The one real horror film in the collection, actually Fox’s first horror film, Dr. Renault’s Secret, was produced in 1942 with character actor J. Carrol Naish in a rare lead as a half-man, half-ape with a blood lust. George Zucco is the evil scientist who controls Naish’s character. Lynne Roberts is Zucco’s innocent daughter and John Sheppard is the young doctor who loves her. It was directed by Harry Lachman and produced by Sol Wurtzel, the man who discovered both Rita Hayworth and Marilyn Monroe.
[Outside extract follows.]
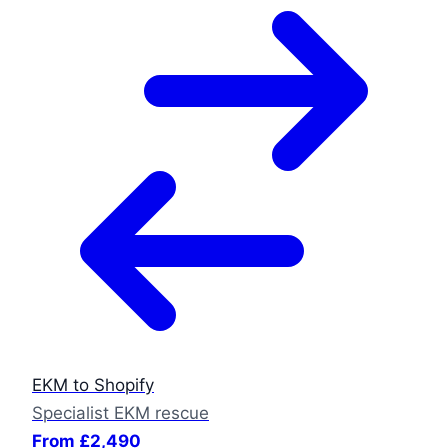
EKM to Shopify
Specialist EKM rescue
From £2,490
A genuine horror classic, 1988’s Child’s Play spawned a long-running franchise with Chucky the killer doll featured in four sequels and a brand new remake, but the original, directed by Tom Holand, remains as fresh and engaging as it ever was. Catherine Hicks is the mother of the six-year-old boy who buys him a life-size doll for his birthday unaware that it has been possessed by the soul of executed murderer Brad Dourif. Chris Sarandon is the slow-to-respond detective, and a terrific Alex Vincent is the kid. The brand new 20th Anniversary Edition features commentary by Hicks and Vincent as well as two other separate commentaries, one by writer Don Mancini and producer David Kirschner, and a scene-specific one by Chucky himself.

Major TV series continue to release prior season compilations in order to draw attention to their coming seasons. This week there are three high profile releases.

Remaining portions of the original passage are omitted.